Brass- Brass is an alloy of Copper and Zinc creating a dark gold color. This gold color makes it a great economical replacement for gold in jewelry. It will either be labeled as brass or not labeled at all. Brass, like copper will oxidized easily (because of its copper content) , and turn black. Brass will also turn some people green for the same reasons stated above. Again, you can put a clear coat of lacquer or some nail polish on your jewelry to protect your skin.

Sterling Silver- Sterling silver is an alloy of 92.5% silver and usually copper. In the United States a metal can not be labeled as sterling if it contains any nickle. (There is another metal called nickle silver- I don't use) Sterling silver will have the stamp of .925 on it*. There is FINE Silver that is 99.9% silver but can be a bit soft for everyday jewelry use. Because sterling is mixed with copper it will oxidize as explained above.

 

Gold

Gold- Gold is a natural occurring element that is a bright, rich, yellow. The origin of the gold will affect the color but most people will not notice. Gold is measured in karat weight in 24 increments. 24 Karat gold is pure gold. The karat of gold will be marked 10k, 14k, 18k, 22k, and 24k. Copper is usually the alloy that is mix with the gold to make it harder. Because of this the lower karats will oxidize. 

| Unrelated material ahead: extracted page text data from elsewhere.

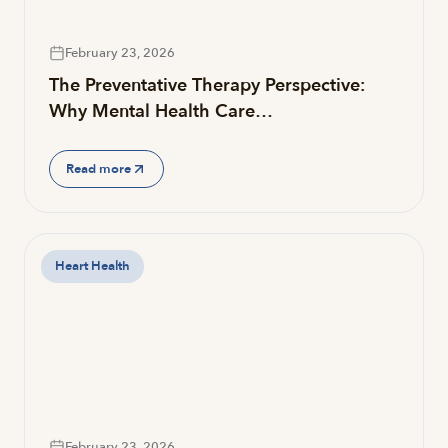
February 23, 2026
The Preventative Therapy Perspective:
Why Mental Health Care…
Read more
Heart Health
February 23, 2026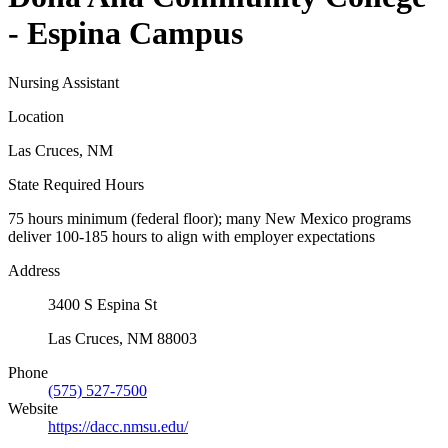
- Espina Campus
Nursing Assistant
Location
Las Cruces, NM
State Required Hours
75 hours minimum (federal floor); many New Mexico programs
deliver 100-185 hours to align with employer expectations
Address
3400 S Espina St
Las Cruces, NM 88003
Phone
(575) 527-7500
Website
https://dacc.nmsu.edu/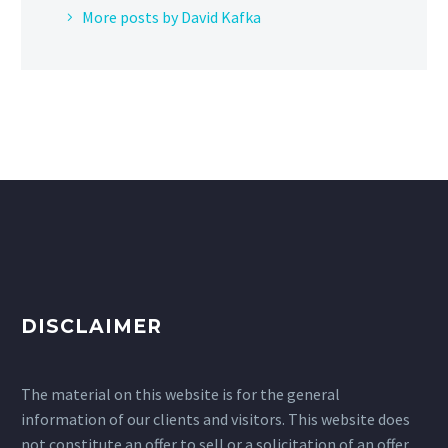
More posts by David Kafka
DISCLAIMER
The material on this website is for the general
information of our clients and visitors. This website does
not constitute an offer to sell or a solicitation of an offer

Plating- Plating is done in either silver or gold. The gold and silver are adhered by electricity or sprayed on to a base metal of copper or brass. The thickness is between one and 2.5 microns of an inch. Over time the plating will rub or flake off. 

Gold Fill- Gold filled or "Rolled Gold" is a process in which a base metal is rolled in gold so the outside 20% is gold. This thickness is significantly thicker than plating and can last years before it starts to rub through. This will be marked with the gold karat above the 20% for example 14/20 is for 14kt gold fill.